Valencia
Esto es lo que se ha salvado de las llamas del edificio de Campanar
Publicado
hace 2 añosen
València, 26 feb (OFFICIAL PRESS-EFE).- Bicicletas, lavadoras o sillas y mesas de balcón son recuerdos cotidianos de una vida truncada por las llamas del incendio que arrasó el edificio de Campanar y que le costó la vida a diez de sus vecinos, enseres que ahora quedan como testigos calcinados del infierno que se desató en esta finca de València.
El esqueleto carbonizado del edificio deja ahora una dolorosa realidad para los afectados, la de decir adiós a los fallecidos y a una casa en la que se agolpa todavía la cotidianeidad doméstica, ahora a la vista indefensa de miles de cámaras y teleobjetivos.
La destrucción absoluta de las viviendas
A la pérdida de vidas humanas el fuego sumó la destrucción absoluta de las viviendas de más de cien familias que ahora se intentan recomponer del shock y cuyas casas se examinan con lupa para hallar las posibles causas del incendio y la razón de su rápida propagación, pero ese minucioso estudio también ofrece respuestas a un modo de vida, uno por cada vivienda examinada.
Desde el teleobjetivo de una cámara se pueden apreciar tendederos ubicados en el balcón, sillas en las terrazas alrededor de una mesa o apiladas para no perder espacio en el interior… Son apenas algunos de los muchos detalles que se observan desde la rotonda donde confluyen las avenidas Maestro Rodrigo y General Avilés.

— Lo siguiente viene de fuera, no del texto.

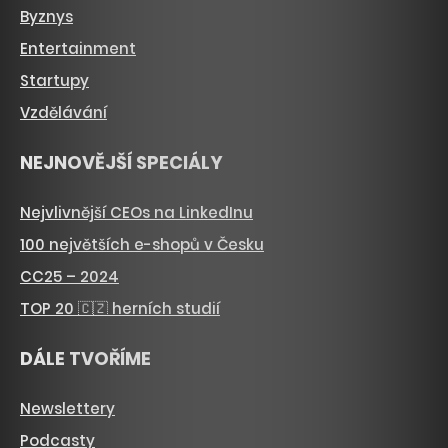
Byznys
Entertainment
Startupy
Vzdělávání
NEJNOVĚJŠÍ SPECIÁLY
Nejvlivnější CEOs na LinkedInu
100 největších e-shopů v Česku
CC25 – 2024
TOP 20 🇨🇿 herních studií
DÁLE TVOŘÍME
Newslettery
Podcasty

En otras plantas, la cámara capta una tabla de planchar o un banco de pesas ubicado en el interior de la vivienda.
Son algunos de los muchos elementos de cualquier vivienda que ahora salen a la luz, mientras la policía científica sigue haciendo su trabajo y los afectados esperan poder habitar una nueva casa, aunque los recuerdos de la suya, la del barrio de Campanar, difícilmente se les pueda olvidar.
Se han podido salvar algunas de las cajas fuertes de varios de los pisos o apartamentos, que de hecho fueron siendo entregadas a sus respectivos propietarios este pasado domingo.

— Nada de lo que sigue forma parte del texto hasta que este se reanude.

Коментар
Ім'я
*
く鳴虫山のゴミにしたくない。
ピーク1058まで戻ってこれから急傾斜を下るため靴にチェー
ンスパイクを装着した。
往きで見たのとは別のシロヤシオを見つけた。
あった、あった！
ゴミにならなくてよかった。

Insalvables han quedado muchos otros elementos, como una lavadora y una caldera, ubicados en un ventanal que ahora ha quedado totalmente al descubierto tras el incendio, o al menos dos bicicletas totalmente calcinadas y retorcidas por las llamas.

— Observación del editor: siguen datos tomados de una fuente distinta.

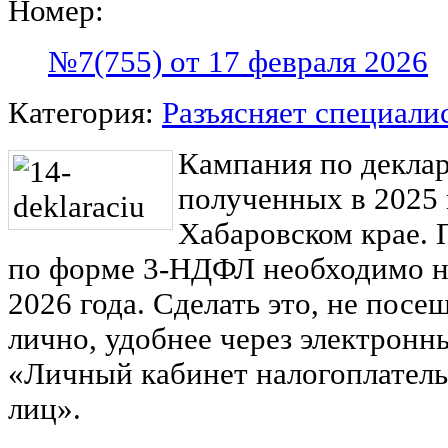
Номер:
№7(755) от 17 февраля 2026
Категория:
Разъясняет специали
Кампания по декла
полученных в 2025 
Хабаровском крае. 
по форме 3-НДФЛ необходимо не
2026 года. Сделать это, не пос
лично, удобнее через электрон
«Личный кабинет налогоплател
лиц».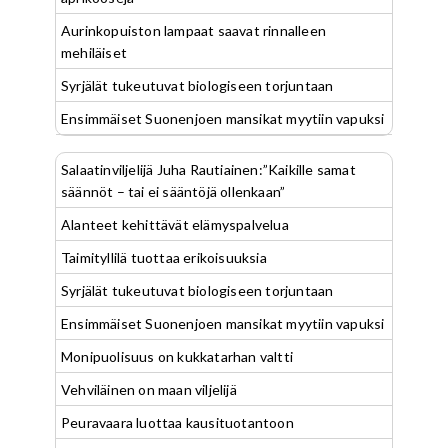
Aurinkopuiston lampaat saavat rinnalleen
mehiläiset
Syrjälät tukeutuvat biologiseen torjuntaan
Ensimmäiset Suonenjoen mansikat myytiin vapuksi
Salaatinviljelijä Juha Rautiainen:”Kaikille samat
säännöt – tai ei sääntöjä ollenkaan”
Alanteet kehittävät elämyspalvelua
Taimityllilä tuottaa erikoisuuksia
Syrjälät tukeutuvat biologiseen torjuntaan
Ensimmäiset Suonenjoen mansikat myytiin vapuksi
Monipuolisuus on kukkatarhan valtti
Vehviläinen on maan viljelijä
Peuravaara luottaa kausituotantoon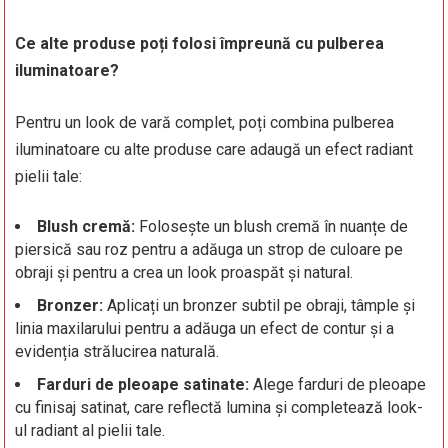
Ce alte produse poți folosi împreună cu pulberea
iluminatoare?
Pentru un look de vară complet, poți combina pulberea
iluminatoare cu alte produse care adaugă un efect radiant
pielii tale:
Blush cremă:
Folosește un blush cremă în nuanțe de
piersică sau roz pentru a adăuga un strop de culoare pe
obraji și pentru a crea un look proaspăt și natural.
Bronzer:
Aplicați un bronzer subtil pe obraji, tâmple și
linia maxilarului pentru a adăuga un efect de contur și a
evidenția strălucirea naturală.
Farduri de pleoape satinate:
Alege farduri de pleoape
cu finisaj satinat, care reflectă lumina și completează look-
ul radiant al pielii tale.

Sólo hay un caso en el que el negro color en el que ha mudado la fachada se ha quedado en el gris original: es el de la decimotercera planta de uno de los bloques, en el que durante más de una hora una joven pareja esperó a ser rescatada, rodeada por las llamas y la densa humareda.
El trabajo de los bomberos, que durante más de una hora regaron el entorno de esa planta a la espera de contar con un momento en el que el viento no pusiera en peligro la vida de los rescatadores, permitió recuperar sana y salva a esta pareja de jóvenes -en medio del aplauso general de los cientos de personas que siguieron desde la calle toda la maniobra- y, con ello, dejaron a la luz el verdadero color de una finca que es ya símbolo de una tragedia.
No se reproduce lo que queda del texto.